Extern beheer vanuit Windows 7

Hoewel computers met Windows 7 niet kunnen worden beheerd met Serverbeheer, kunt u Serverbeheer installeren op een computer met Windows 7 door Hulpprogramma's voor het beheren van externe servers te installeren. Hulpprogramma's voor het beheren van externe servers voor Windows 7 kan worden gedownload op de website van Microsoft (https://go.microsoft.com/fwlink/?LinkId=131280).
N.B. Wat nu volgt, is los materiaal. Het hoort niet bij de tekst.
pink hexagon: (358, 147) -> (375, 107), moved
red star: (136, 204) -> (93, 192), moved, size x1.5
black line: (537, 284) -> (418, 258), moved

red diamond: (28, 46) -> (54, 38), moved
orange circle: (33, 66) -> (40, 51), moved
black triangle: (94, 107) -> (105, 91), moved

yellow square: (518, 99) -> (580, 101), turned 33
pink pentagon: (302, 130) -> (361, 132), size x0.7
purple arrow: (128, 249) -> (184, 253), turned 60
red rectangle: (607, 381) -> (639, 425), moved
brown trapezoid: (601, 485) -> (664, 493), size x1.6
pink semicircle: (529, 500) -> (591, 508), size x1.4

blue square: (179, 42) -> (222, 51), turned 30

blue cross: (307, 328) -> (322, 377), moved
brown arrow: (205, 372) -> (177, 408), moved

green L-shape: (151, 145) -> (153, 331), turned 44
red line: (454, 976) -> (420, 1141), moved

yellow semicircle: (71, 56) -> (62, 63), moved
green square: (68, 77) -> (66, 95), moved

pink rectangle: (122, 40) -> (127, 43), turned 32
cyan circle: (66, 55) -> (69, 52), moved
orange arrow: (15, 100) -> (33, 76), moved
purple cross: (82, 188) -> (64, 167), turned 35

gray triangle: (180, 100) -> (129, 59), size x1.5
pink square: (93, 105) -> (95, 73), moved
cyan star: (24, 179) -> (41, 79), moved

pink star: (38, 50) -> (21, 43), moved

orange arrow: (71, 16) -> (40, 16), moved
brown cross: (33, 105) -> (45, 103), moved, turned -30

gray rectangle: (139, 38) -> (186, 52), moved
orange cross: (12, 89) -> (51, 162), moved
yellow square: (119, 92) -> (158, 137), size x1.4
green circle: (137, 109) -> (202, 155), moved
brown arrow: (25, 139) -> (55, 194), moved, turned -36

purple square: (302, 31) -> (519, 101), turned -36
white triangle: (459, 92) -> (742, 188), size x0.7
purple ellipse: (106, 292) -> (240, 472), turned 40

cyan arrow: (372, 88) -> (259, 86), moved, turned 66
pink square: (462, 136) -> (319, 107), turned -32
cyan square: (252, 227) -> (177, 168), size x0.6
Nadat Hulpprogramma's voor het beheren van externe servers is geïnstalleerd, kunt u een Serverbeheer-console verbinden aan een externe computer met Windows Server 2008 R2 en de beheertaken uitvoeren op de doelserver die worden genoemd in Taken die u op een externe server kunt uitvoeren met Serverbeheer in dit onderwerp.

Nadat u Hulpprogramma's voor het beheren van externe servers hebt geïnstalleerd op een computer met Windows 7, kunt u net als bij een computer met Windows Server 2008 R2 een aangepaste Serverbeheer MMC maken om meerdere externe computers met Windows Server 2008 R2 te beheren. Zie voor meer informatie over de aanmaak van een aangepaste Serverbeheer MMC op een computer met Windows 7 en Hulpprogramma's voor het beheren van externe servers de sectie Meerdere computers beheren met behulp van Serverbeheer en MMC in dit onderwerp.

Extern beheer vanaf een computer waarop Windows 7 wordt uitgevoerd
  1. Installeer Hulpprogramma's voor het beheren van externe servers op de computer waarop Windows 7 wordt uitgevoerd.

    Download het Hulpprogramma's voor het beheren van externe servers-pakket van de website van Microsoft en volg de instructies op de pagina Downloadcentrum om Hulpprogramma's voor het beheren van externe servers te installeren.

    Als u functie- of onderdeelspecifieke programma's of modules wilt gebruiken in een Serverbeheer-console die is verbonden met een externe server, moeten die programma's worden geïnstalleerd op de broncomputer met behulp van Hulpprogramma's voor het beheren van externe servers.

  2. Nadat Hulpprogramma's voor het beheren van externe servers is geïnstalleerd, opent u Serverbeheer. U opent Serverbeheer als volgt: klik op Start, ga naar Systeembeheer en klik op Serverbeheer.

  3. Klik in het structuurdeelvenster met de rechtermuisknop op Serverbeheer en klik op Verbinden met een andere computer.

  4. Voer in het dialoogvenster Verbinden met een andere computer de naam of het IP-adres van een computer met Windows Server 2008 R2 in het vak Een andere computer in of blader naar een andere server in het netwerk. Klik op OK.

    Nadat u verbinding met een externe computer tot stand hebt gebracht, ziet u dat de naam van de computer wordt weergegeven in de Serverbeheer-console. U ziet de naam van de externe computer waarmee u een verbinding tot stand hebt gebracht, in het Serverbeheer-knooppunt van het structuurvenster, het veld Volledige computernaam in het gebied Serveroverzicht van Serverbeheer en in de consolekop.